The International Monetary Fund (IMF) warned global economic recovery would be “weak and bumpy” and said the global economy was slowing on Tuesday, as it slashed its growth forecast to 4 percent for both 2011 and 2012.
The latest forecast means the IMF has slashed global growth forecasts by over 1 percent this year, with the Fund warning the global economy is “in a dangerous new phase.”
“Global activity has weakened and become more uneven, confidence has fallen sharply recently, and downside risks are growing,” the IMF said in its September 2011 World Economic Outlook (WEO).
The IMF shaved its forecasts for US growth to 1.5 percent for 2011 and 1.8 percent for 2012, down from June projection of 2.5 percent and 2.7 percent, respectively
The report also called for strong and coordinated action to avert a decade of lost growth in the advanced economies.
“Strong policies are urgently needed to improve the outlook and to reduce the risks,” IMF chief economist Olivier Blanchard said.
“Only if governments move decisively on fiscal policy, financial repairs, and external rebalancing, can we hope for stronger and more robust recovery.”
Real GDP is expected to grow by a fairly robust 6.4 percent in emerging and developing economies but by only 1.6 percent in advanced economies in 2011.
The IMF warned however that its forecast rested on several assumptions including that European policymakers would be able to contain the euro zone debt crisis and that US policymakers would be able to “strike a judicious balance between support for the economy and medium-term fiscal consolidation.”
The forecast also relies on the assumption that further disruptions in global financial markets such as the volatility seen in August do not worsen.
“If the assumptions are not met, global growth will be much lower,” the IMF report warned.
Blanchard, speaking at the launch of the report, also warned European leaders to come to a solution to the euro zone debt crisis adding; “There is a wide perception that policymakers are one step behind the action, markets. Europe must get its act together.”
Peter Dixon, economist at Commerzbank, told CNBC.com that while the World Economic Outlook for September did not suggest anything new, the IMF did appear to be warning policymakers that fiscal tightening on its own would not be enough to prevent recession and may even cause it.
“The global economy is slowing down. So maybe the message is getting through that we don’t need more fiscal tightening right now. The smart people don’t want to repeat the mistakes of history and when you have an economy where we a entering as the IMF put it themselves a dangerous new phase, the last thing the world needs is more fiscal tightening,” Dixon said.
“Politicians are looking at the medium term but in a sense no one really cares about the medium term right now they care about the near term and if they continue cutting in the way they are then we may well slip back into recession,” he added. “Now things have changed globally there has to be a plan B. All governments need a plan B now.”
However, another IMF official said Britain and Germany would not need to shift their fiscal policy stance as long as the Fund's economic forecasts pan out. UK GDP growth was slashed from 1.7 percent to 1.1 percent in 2011 by the IMF.

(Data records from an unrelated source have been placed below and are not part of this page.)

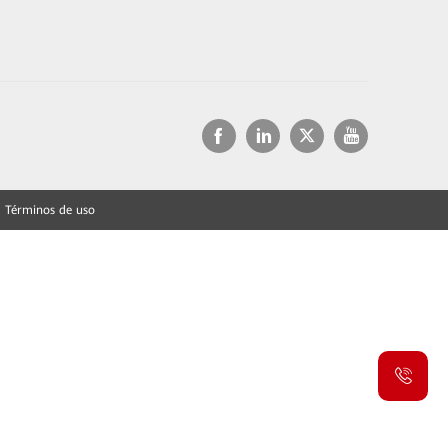
Términos de uso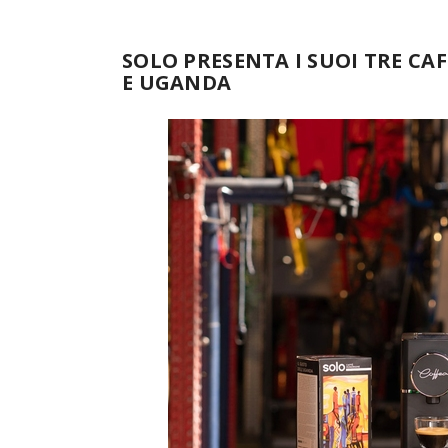
SOLO PRESENTA I SUOI TRE CA
E UGANDA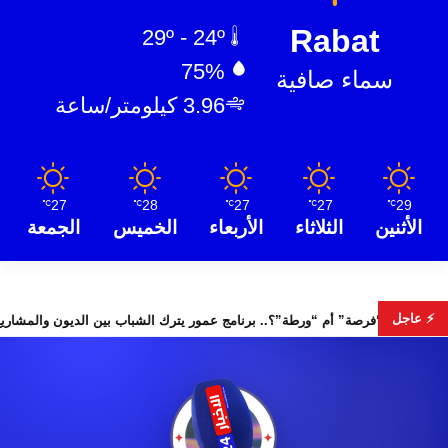
Rabat
29º - 24º
75%
سماء صافية
3.96 كيلومتر/ساعة
27
28
27
27
29
℃
℃
℃
℃
℃
الأثنين
الثلاثاء
الأربعاء
الخميس
الجمعة
⚡ عاجل
“فرصة” أم “ورطة”؟.. برنامج عمور يترك الشباب بين ال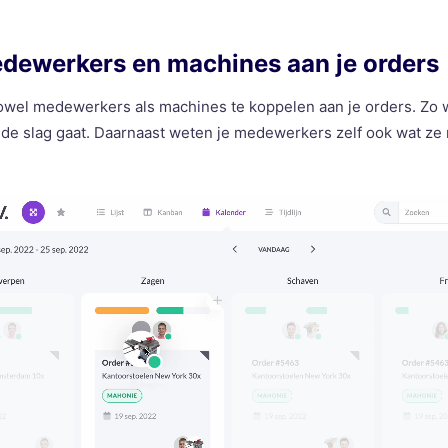
edewerkers en machines aan je orders
owel medewerkers als machines te koppelen aan je orders. Zo w
 de slag gaat. Daarnaast weten je medewerkers zelf ook wat ze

The fund also cut its growth forecast for the 17-nation euro zone by nearly half a percentage point to 1.6 percent in 2011 and even weaker conditions are seen for next year with growth of just 1.1 percent. Currently the single currency region is scarcely growing at a 0.25 percent annual rate.
“Welcome to the wrong end of the swimming pool,” Justin Urquhart-Stewart, co-founder of Severn Investment Management, told CNBC.com. “There is no such thing as a V shaped recovery. This goes along flat for a while and then very very slowly the recovery will begin. This has got a very long tail to it.”
“This is the IMF saying: ‘All hands to the pumps guys’. This doesn’t have to be a 1930s recession we didn’t have China and Japan in the world economy because they were too busy fighting each other, We didn‘t have India in the world economy because it was part of the British Empire, so this is a very different situation,” he added.
But Urquhart-Stewart said that the inability to find any tangible growth meant governments could not afford to continue cutting spending. “You are going to have to pull a few more levers to stimulate the economy and get growth going. That’s the only way to restore confidence. You do that by more targeted government investment,” he added.
The publication of the report comes a day after US president Barrack Obama launched a $2.3 trillion proposal to cut the budget deficitover the next decade. The proposals were immediately attacked by Republican Congressmen, who warned they had no chance of becoming law and amounted to class warfare.
The report also came after Standard & Poor’s rating agency cut Italy’s credit rating by one notch and maintained its negative outlook for the euro zone's third largest economy.